- Born: Dharmaraj
- Other name: TSR Dharmaraj
- Occupations: Actor, politician
- Years active: 1991; 2014–present
- Known for: Actor
- Political party: Indian National Congress

= TSR Srinivasan =

Indian actor

TSR Dharmaraj, also popularly known as TSR Srinivasan, is an Indian actor and politician representing the party Indian National Congress who predominantly featured in Tamil films.

== Career ==
Srinivasan worked in the textile industry in Tiruppur. After some time in the textile industry, he lost the appetite due to workload, trade embargoes, financial constraints and persistent losses. He worked as a restaurant franchisee in the 1990s. He later pursued an interest in acting after gaining a source of inspiration from his reading habits.
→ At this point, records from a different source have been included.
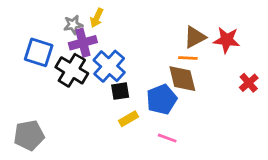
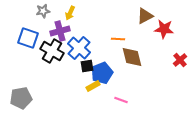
gray star: (73, 25) -> (43, 11), moved
brown triangle: (195, 37) -> (145, 16), moved
orange line: (188, 58) -> (118, 39), moved
blue pentagon: (162, 99) -> (102, 73), moved

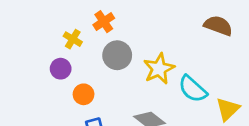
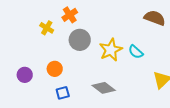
purple circle: (61, 69) -> (25, 75), moved
cyan semicircle: (193, 89) -> (136, 52), moved, size x0.7

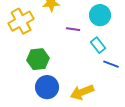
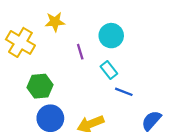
yellow cross: (21, 21) -> (20, 42), turned -30
purple line: (73, 29) -> (80, 52), turned 64

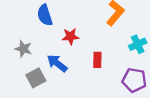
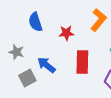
red star: (71, 36) -> (66, 33), moved
red rectangle: (97, 60) -> (82, 62), size x1.6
In an interview, he credited that reading books eventually paid rich dividends for him, which propelled him to embark on pursuing greener pastures by venturing into the cine field. In the beginning of his film acting career, he received a remuneration of INR 200–300 per film and he began to make inroads by accepting minor roles, uncredited roles in films. He also revealed that he waited in the queues for film casting in pursuit of potential opportunities to act in films. He revealed that he was present as a crowd artist among the crowd which was gathered at the shooting location of Idhayam (1991) and Aranmanai (2014). His first role that got him recognition was in Sethupathi (2016), where he plays the role of an investigation officer.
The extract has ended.